§ Exercise prompt: Every word in the data below belongs in your copy, exactly as given; the pictures do not.

START Listed entries

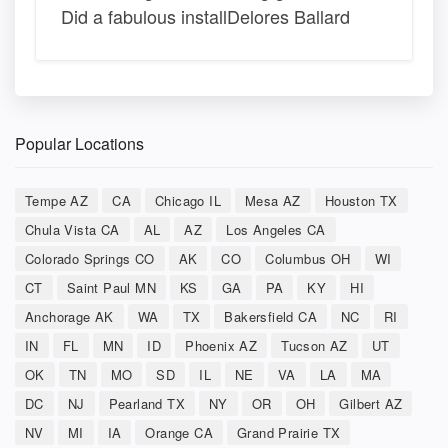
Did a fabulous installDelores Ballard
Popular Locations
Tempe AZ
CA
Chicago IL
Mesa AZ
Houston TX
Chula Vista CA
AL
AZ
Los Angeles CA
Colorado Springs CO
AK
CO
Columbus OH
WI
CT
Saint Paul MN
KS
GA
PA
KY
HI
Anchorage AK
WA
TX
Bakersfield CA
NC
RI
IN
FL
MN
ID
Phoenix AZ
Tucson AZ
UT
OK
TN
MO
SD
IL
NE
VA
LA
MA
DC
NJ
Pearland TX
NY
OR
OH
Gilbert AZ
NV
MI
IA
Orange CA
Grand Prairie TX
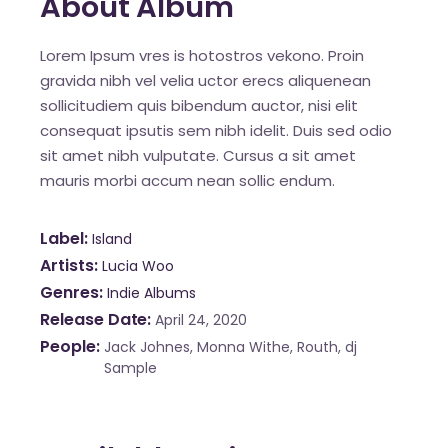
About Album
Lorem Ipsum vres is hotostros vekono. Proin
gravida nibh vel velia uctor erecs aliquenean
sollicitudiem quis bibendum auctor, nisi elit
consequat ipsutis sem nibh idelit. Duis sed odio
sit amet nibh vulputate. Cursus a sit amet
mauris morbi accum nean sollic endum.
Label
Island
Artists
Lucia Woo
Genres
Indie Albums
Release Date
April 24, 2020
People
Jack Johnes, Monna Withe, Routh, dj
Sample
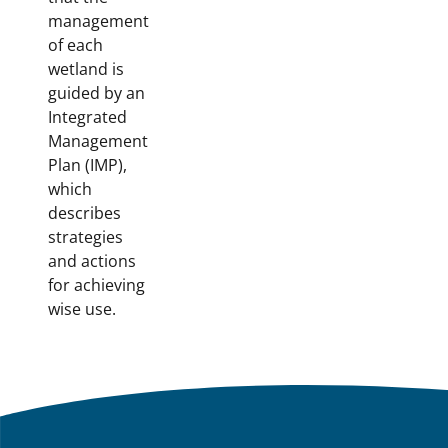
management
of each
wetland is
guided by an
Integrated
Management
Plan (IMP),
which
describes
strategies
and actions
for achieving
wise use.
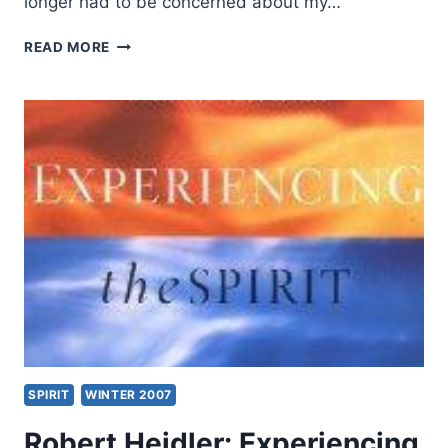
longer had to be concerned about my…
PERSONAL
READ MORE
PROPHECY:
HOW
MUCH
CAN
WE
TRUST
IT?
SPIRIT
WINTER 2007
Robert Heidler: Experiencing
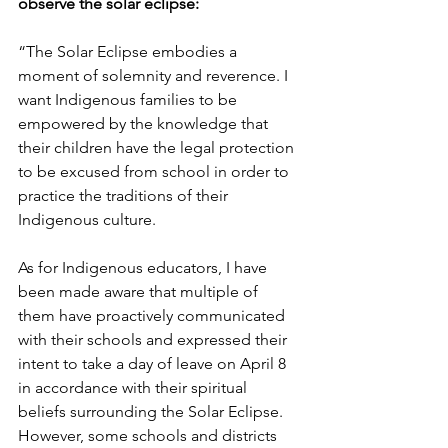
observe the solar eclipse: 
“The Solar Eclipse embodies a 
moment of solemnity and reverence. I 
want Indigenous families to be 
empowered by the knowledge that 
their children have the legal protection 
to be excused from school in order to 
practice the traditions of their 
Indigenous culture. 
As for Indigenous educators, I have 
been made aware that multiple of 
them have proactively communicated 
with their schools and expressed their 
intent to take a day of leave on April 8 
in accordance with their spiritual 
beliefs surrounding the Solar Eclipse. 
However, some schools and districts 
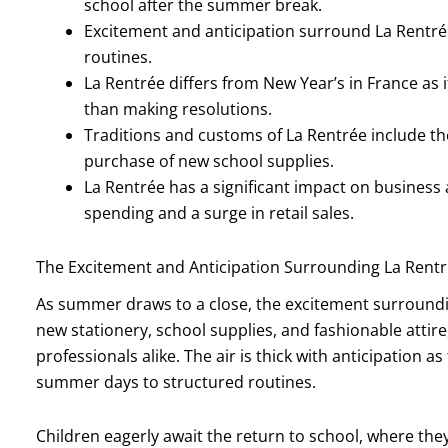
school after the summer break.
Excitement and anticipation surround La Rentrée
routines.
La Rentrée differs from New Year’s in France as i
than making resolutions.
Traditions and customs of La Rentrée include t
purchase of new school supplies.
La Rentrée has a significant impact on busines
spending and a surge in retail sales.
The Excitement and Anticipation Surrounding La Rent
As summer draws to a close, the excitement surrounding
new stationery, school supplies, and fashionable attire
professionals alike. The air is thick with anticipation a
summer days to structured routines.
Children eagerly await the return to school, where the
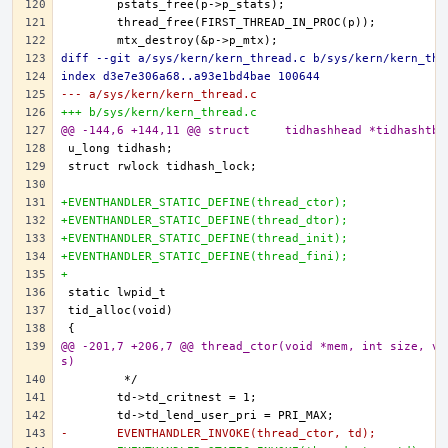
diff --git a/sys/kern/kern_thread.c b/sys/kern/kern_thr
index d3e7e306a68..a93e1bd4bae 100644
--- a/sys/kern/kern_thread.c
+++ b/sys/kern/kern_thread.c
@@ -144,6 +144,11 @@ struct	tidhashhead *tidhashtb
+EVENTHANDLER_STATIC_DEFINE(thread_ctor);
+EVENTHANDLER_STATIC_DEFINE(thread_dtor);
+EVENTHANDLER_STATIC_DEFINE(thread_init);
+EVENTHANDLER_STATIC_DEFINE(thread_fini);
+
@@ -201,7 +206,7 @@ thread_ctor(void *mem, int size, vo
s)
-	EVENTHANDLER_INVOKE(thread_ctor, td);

END Listed entries

§ Response area:
Did a fabulous installDelores Ballard
Popular Locations
Tempe AZ
CA
Chicago IL
Mesa AZ
Houston TX
Chula Vista CA
AL
AZ
Los Angeles CA
Colorado Springs CO
AK
CO
Columbus OH
WI
CT
Saint Paul MN
KS
GA
PA
KY
HI
Anchorage AK
WA
TX
Bakersfield CA
NC
RI
IN
FL
MN
ID
Phoenix AZ
Tucson AZ
UT
OK
TN
MO
SD
IL
NE
VA
LA
MA
DC
NJ
Pearland TX
NY
OR
OH
Gilbert AZ
NV
MI
IA
Orange CA
Grand Prairie TX
About Album
Lorem Ipsum vres is hotostros vekono. Proin
gravida nibh vel velia uctor erecs aliquenean
sollicitudiem quis bibendum auctor, nisi elit
consequat ipsutis sem nibh idelit. Duis sed odio
sit amet nibh vulputate. Cursus a sit amet
mauris morbi accum nean sollic endum.
Label
Island
Artists
Lucia Woo
Genres
Indie Albums
Release Date
April 24, 2020
People
Jack Johnes, Monna Withe, Routh, dj
Sample
management
of each
wetland is
guided by an
Integrated
Management
Plan (IMP),
which
describes
strategies
and actions
for achieving
wise use.
longer had to be concerned about my…
PERSONAL
READ MORE
PROPHECY:
HOW
MUCH
CAN
WE
TRUST
IT?
SPIRIT
WINTER 2007
Robert Heidler: Experiencing
observe the solar eclipse: 
“The Solar Eclipse embodies a 
moment of solemnity and reverence. I 
want Indigenous families to be 
empowered by the knowledge that 
their children have the legal protection 
to be excused from school in order to 
practice the traditions of their 
Indigenous culture. 
As for Indigenous educators, I have 
been made aware that multiple of 
them have proactively communicated 
with their schools and expressed their 
intent to take a day of leave on April 8 
in accordance with their spiritual 
beliefs surrounding the Solar Eclipse. 
However, some schools and districts 
school after the summer break.
Excitement and anticipation surround La Rentrée
routines.
La Rentrée differs from New Year’s in France as i
than making resolutions.
Traditions and customs of La Rentrée include t
purchase of new school supplies.
La Rentrée has a significant impact on busines
spending and a surge in retail sales.
The Excitement and Anticipation Surrounding La Rent
As summer draws to a close, the excitement surrounding
new stationery, school supplies, and fashionable attire
professionals alike. The air is thick with anticipation a
summer days to structured routines.
Children eagerly await the return to school, where the
diff --git a/sys/kern/kern_thread.c b/sys/kern/kern_thr
index d3e7e306a68..a93e1bd4bae 100644
--- a/sys/kern/kern_thread.c
+++ b/sys/kern/kern_thread.c
@@ -144,6 +144,11 @@ struct	tidhashhead *tidhashtb
+EVENTHANDLER_STATIC_DEFINE(thread_ctor);
+EVENTHANDLER_STATIC_DEFINE(thread_dtor);
+EVENTHANDLER_STATIC_DEFINE(thread_init);
+EVENTHANDLER_STATIC_DEFINE(thread_fini);
+
@@ -201,7 +206,7 @@ thread_ctor(void *mem, int size, vo
s)
-	EVENTHANDLER_INVOKE(thread_ctor, td);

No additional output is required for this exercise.